Exercise data:

§

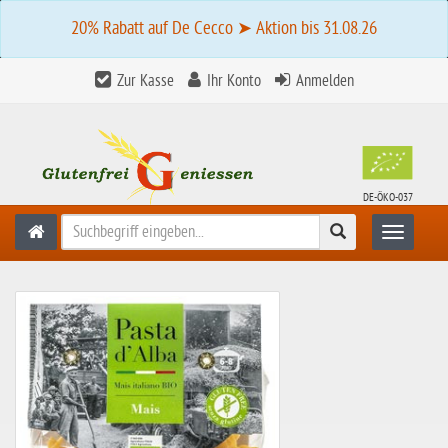
20% Rabatt auf De Cecco ➤ Aktion bis 31.08.26
Zur Kasse
Ihr Konto
Anmelden
DE-ÖKO-037
Suchen
Toggle n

§

Output the data exactly as it appears. The pictures do not belong in it.

20% Rabatt auf De Cecco ➤ Aktion bis 31.08.26
Zur Kasse
Ihr Konto
Anmelden
DE-ÖKO-037
Suchen
Toggle n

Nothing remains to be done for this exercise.